Now that I knew, I was going to have to get smart.
“The reason that there’s no resources on the Graveyard Child,” Chogyi Jake said.
“Same as the reason Jayné didn’t get scheduled for orientation,” Ex said. “You don’t need to tell someone what they already know. The one rider that the Graveyard Child would never need to research is the Graveyard Child.”
“And the Invisible College is still looking to take me out,” I said, “because whatever grudge they had against the Graveyard Child, they don’t think it’s finished. They think it got out of Eric and into me.”
“Which may be why they’d try to keep Carla away,” Chogyi Jake said.
“If they thought her baby was getting lined up to be the new sacrifice, sure,” I said. “I don’t know if the Graveyard Child did something in particular to piss them off, or if the riders in the Invisible College are naturally predisposed to hate it, or if it’s some kind of weird altruism thing. But they’ve been trying to break the cycle. First by killing Eric, and now by threatening its hold on Carla, using her as bait, and trying to bind it.”
“But because the Black Sun was never cast out of you, the Graveyard Child never got in,” Ex said. “The binding failed.”
“Exactly,” I said. “Now they may figure that out on their own. Or they may not.”
“They’ve kept trying for years at least,” Chogyi Jake said. “It would seem odd if they gave up the effort now. I mean, assuming you’re right about all this.”
“And so the next attempt could be some clever bastard with an enchanted sniper rifle,” I said. “I will be under threat from a huge magical conspiracy for the rest of my life unless I can get them to call off the hunt.”

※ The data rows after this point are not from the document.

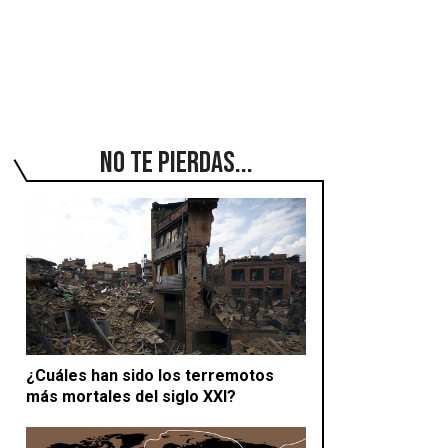
No te pierdas...
¿Cuáles han sido los terremotos
más mortales del siglo XXI?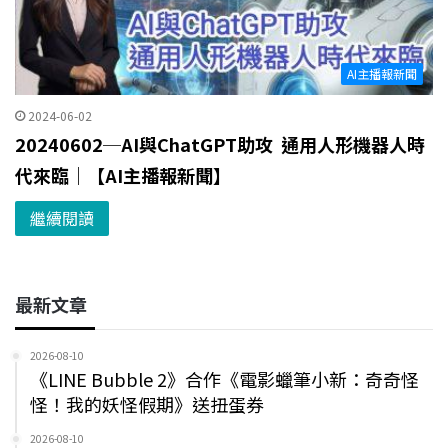
AI主播報新聞
2024-06-02
20240602─AI與ChatGPT助攻 通用人形機器人時
代來臨｜【AI主播報新聞】
繼續閱讀
最新文章
2026-08-10
《LINE Bubble 2》合作《電影蠟筆小新：奇奇怪
怪！我的妖怪假期》送扭蛋券
2026-08-10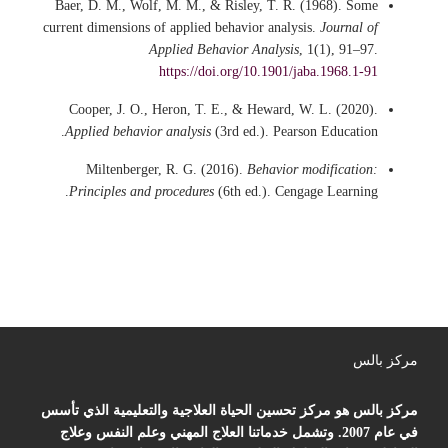
Baer, D. M., Wolf, M. M., & Risley, T. R. (1968). Some
current dimensions of applied behavior analysis.
Journal of
Applied Behavior Analysis
, 1(1), 91–97.
https://doi.org/10.1901/jaba.1968.1-91
Cooper, J. O., Heron, T. E., & Heward, W. L. (2020).
Applied behavior analysis
(3rd ed.). Pearson Education.
Miltenberger, R. G. (2016).
Behavior modification:
Principles and procedures
(6th ed.). Cengage Learning.
مركز بالس
مركز بالس هو مركز تحسين الحياة العلاجية والتعليمية الذي تأسس
في عام 2007. وتشمل خدماتنا العلاج المهني وعلم النفس وعلاج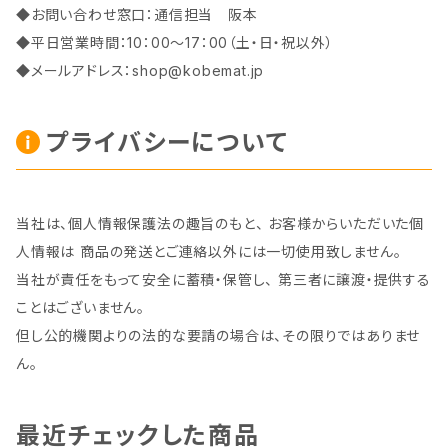
◆お問い合わせ窓口：通信担当 阪本
◆平日営業時間：10：00～17：00（土・日・祝以外）
◆メールアドレス：
shop@kobemat.jp
プライバシーについて
当社は、個人情報保護法の趣旨のもと、 お客様からいただいた個
人情報は 商品の発送とご連絡以外には一切使用致しません。
当社が責任をもって安全に蓄積・保管し、 第三者に譲渡・提供する
ことはございません。
但し公的機関よりの法的な要請の場合は、その限りではありませ
ん。
最近チェックした商品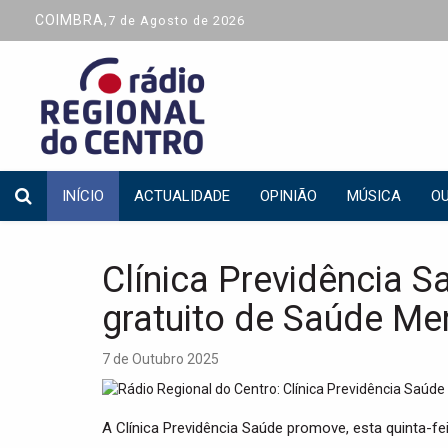
COIMBRA,
7 de Agosto de 2026
INÍCIO
ACTUALIDADE
OPINIÃO
MÚSICA
OU
Clínica Previdência S
gratuito de Saúde Me
7 de Outubro 2025
A Clínica Previdência Saúde promove, esta quinta-feir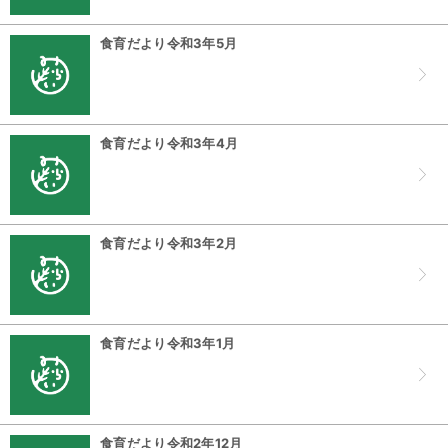
食育だより令和3年5月
食育だより令和3年4月
食育だより令和3年2月
食育だより令和3年1月
食育だより令和2年12月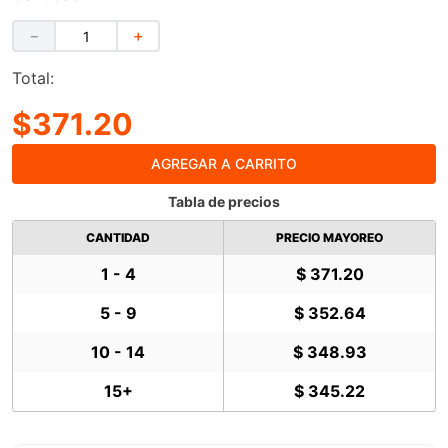
－
＋
Total:
$371.20
AGREGAR A CARRITO
Tabla de precios
CANTIDAD
PRECIO MAYOREO
1 - 4
$ 371.20
5 - 9
$ 352.64
10 - 14
$ 348.93
15+
$ 345.22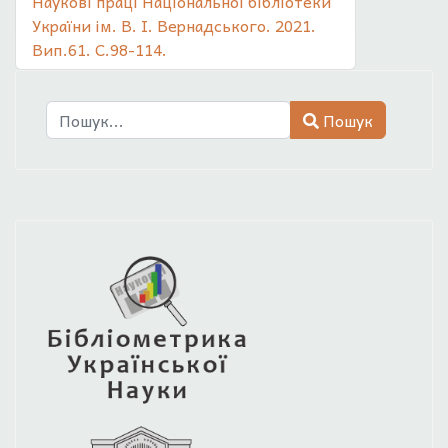
Наукові праці Національної бібліотеки
України ім. В. І. Вернадського. 2021.
Вип.61. С.98-114.
Пошук
Пошук
Type 2 or more characters for results.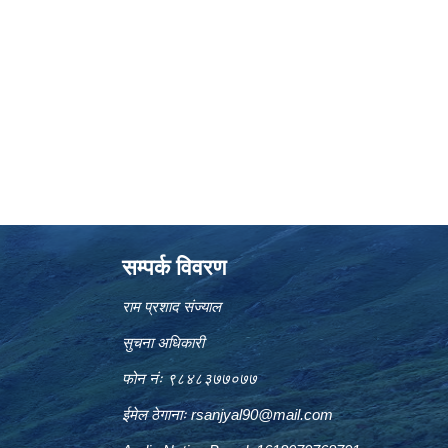
सम्पर्क विवरण
राम प्रशाद संज्याल
सुचना अधिकारी
फोन नंः ९८४८३७७०७७
ईमेल ठेगानाः
rsanjyal90@mail.com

They were silent for a moment. I could see both men thinking it through, looking for cracks in the theory. As the seconds passed, I felt more and more sure they wouldn’t find any. It was still only a theory, a story that fit the facts, but maybe not the only one that did.
“We can go back to the Water Street house,” Chogyi Jake said. “Or get someone to deliver a message to it. If we can arrange some kind of parley, maybe—”
“Or they can use that to set a new trap with a different outcome,” Ex said. “And that’s assuming that they haven’t taken off. If I were in their position, I don’t know that I’d be hanging around, waiting to see if Jayné had a truckful of fertilizer and diesel she wanted to park outside my place. If Eric was possessed by the Graveyard Child, it made him kind of a prick about that kind of thing.”
“Agreed,” I said. “We have to assume they’re on the lam. The longer it takes for us to confirm this, the more likely it is that something bad’s going to happen. And by that I mean worse than me assassinating their head guy.”
“Having done that does make a simple conversation seem less plausible,” Chogyi Jake said mildly.
“Twelve hours ago, they were here. In Wichita,” I said. “They’re scared, and keeping a very low profile is what they do best. We aren’t going to get a better chance than this. Not anytime soon. We have to hunt them down now.”